In the ’90s, manufacturers were not held back by rules of UCI regulations. Brands like LOOK, Cheetah, SoftRide, Lotus and others pushed the boundaries of what a bike looked like, eliminating the downtube, having wheels of different sizes, and using massive fairings were all fair game. Then cycling’s international governing body, the UCI enacted regulations in 1999, citing safety and leveling the playing field as reasons for the crackdown. Manufacturers had to pull back and stay with the double-diamond frame with additional limitations on tube shapes, tube width and even restrictions on saddle position. The rules banned integrated hydration, set limits on the size of a water bottle, and even went so far as to limit how far forward the saddle could be.

While the UCI has since relaxed some of its regulations, many are still in place. But UCI regulations don’t apply to triathlon anyway (except for the draft-legal ITU series), so what brought back the radical bike design trend today? The fact that the triathlon market is now large enough to support brands whose sole focus is building bikes around the needs of triathletes. Brands couldn’t afford to continue making those funky bikes in the ’80s without a big consumer base. Now they’ve got one—about 2.5 million roadie triathletes in the U.S. alone*—and smaller and larger brands from Dimond, TriRig and Ventum to Diamondback and Cervélo are putting their time and resources into bikes specifically for triathletes that do not meet UCI regulations.

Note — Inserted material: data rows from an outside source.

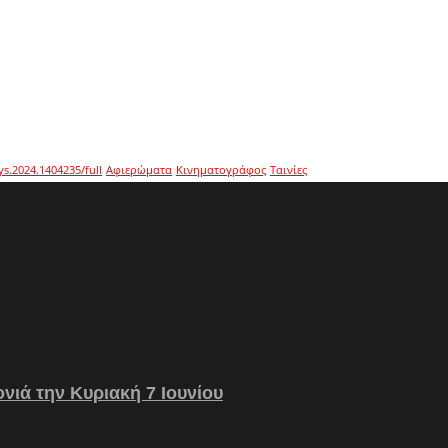
ys.2024.1404235/full
Αφιερώματα
Κινηματογράφος
Ταινίες
νιά την Κυριακή 7 Ιουνίου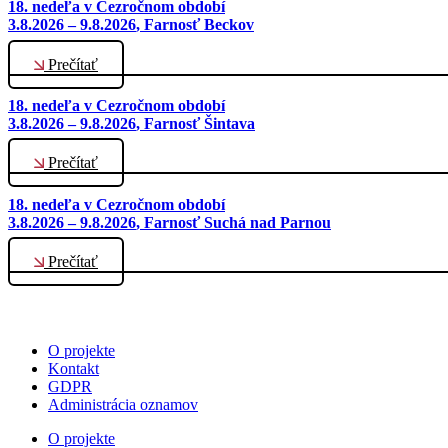
18. nedeľa v Cezročnom období
3.8.2026 – 9.8.2026
, Farnosť Beckov
Prečítať
18. nedeľa v Cezročnom období
3.8.2026 – 9.8.2026
, Farnosť Šintava
Prečítať
18. nedeľa v Cezročnom období
3.8.2026 – 9.8.2026
, Farnosť Suchá nad Parnou
Prečítať
O projekte
Kontakt
GDPR
Administrácia oznamov
O projekte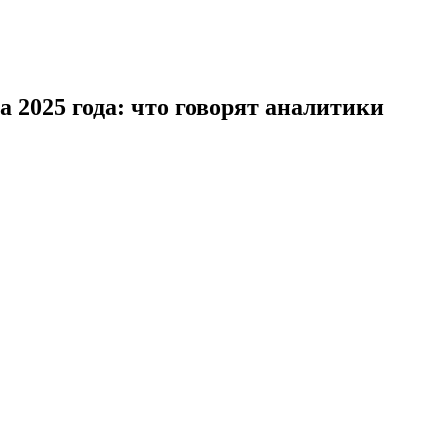
а 2025 года: что говорят аналитики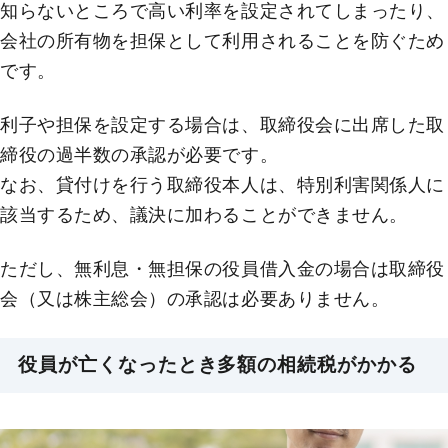
知らないところで高い利率を設定されてしまったり、
会社の所有物を担保として利用されることを防ぐため
です。
利子や担保を設定する場合は、取締役会に出席した取
締役の過半数の承認が必要です。
なお、貸付けを行う取締役本人は、特別利害関係人に
該当するため、議決に加わることができません。
ただし、無利息・無担保の役員借入金の場合は取締役
会（又は株主総会）の承認は必要ありません。
役員が亡くなったとき多額の相続税がかかる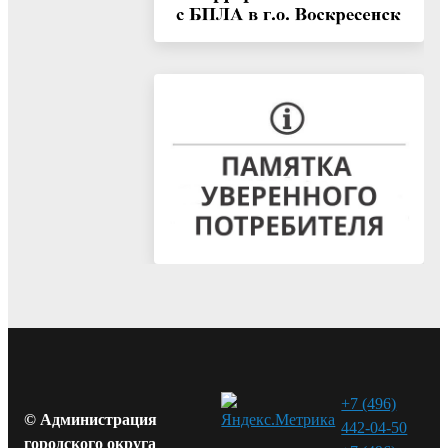
+7 (496)
© Администрация
442-04-50
городского округа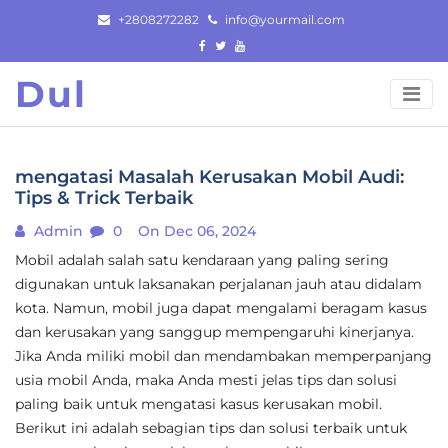
Skip
+2808272282
info@yourmail.com
to
content
Dul
mengatasi Masalah Kerusakan Mobil Audi:
Tips & Trick Terbaik
Admin
0
On Dec 06, 2024
Mobil adalah salah satu kendaraan yang paling sering
digunakan untuk laksanakan perjalanan jauh atau didalam
kota. Namun, mobil juga dapat mengalami beragam kasus
dan kerusakan yang sanggup mempengaruhi kinerjanya.
Jika Anda miliki mobil dan mendambakan memperpanjang
usia mobil Anda, maka Anda mesti jelas tips dan solusi
paling baik untuk mengatasi kasus kerusakan mobil.
Berikut ini adalah sebagian tips dan solusi terbaik untuk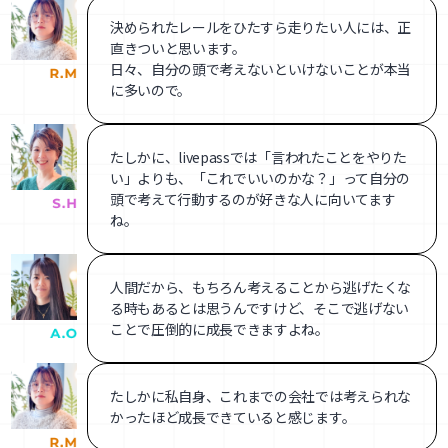
決められたレールをひたすら走りたい人には、正
直きついと思います。
日々、自分の頭で考えないといけないことが本当
に多いので。
たしかに、livepassでは「言われたことをやりた
い」よりも、「これでいいのかな？」って自分の
頭で考えて行動するのが好きな人に向いてます
ね。
人間だから、もちろん考えることから逃げたくな
る時もあるとは思うんですけど、そこで逃げない
ことで圧倒的に成長できますよね。
たしかに私自身、これまでの会社では考えられな
かったほど成長できていると感じます。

The most intriguing part of this evolution is that sheer speed is no longer the only goal. Designers now take storage and hydration into account from the very beginning. That is a far cry from the previous process of simply making a “fast” bike and adding on bottles later.

“Adding storage to these frames has a large impact on aerodynamic performance,” says Mat Steinmetz, the founder of 51 Speedshop who consulted with Cervélo as the director of human/bike interaction (actual title) to help create the newly launched P5X. “The way forward is designing a system and not just a frame. How can you accommodate the needs of athletes, in a practical way, with the least impact on aerodynamic performance?”

To build the P5X, Cervélo designers took more than 14,500 pictures at 70.3 and Ironman events over the span of two years to see what triathletes use and need. Then they set about designing the bike. “After running the topology optimization program, which tells the design team where you actually need material to construct a bike, the frame was designed around storage,” Steinmetz says.

Moving into 2017 and beyond, more manufacturers are likely to jump on board this new process and veer from the traditional double-diamond shape. The most exciting part will be to see how each company tries to solve these issues. Some manufacturers have removed a lot of the bike (see the Ventum One and the TriRig Omni) while others have added to it (see the Diamondback Andean). With the P5X, Cervélo seems to have split the difference by adding material in some areas and removing it in others.

For triathletes, this is a great step in the right direction. As more buyers gravitate toward these new bikes, more manufacturers will jump on board. If the past is any indication, all it takes is a few bike brands to change the course of bike design.

*Source: Sports & Fitness Industry Association 2016 Participation Report

This Lotus Sport 110 was made in 1995 but looks as radical as any bike on the market today.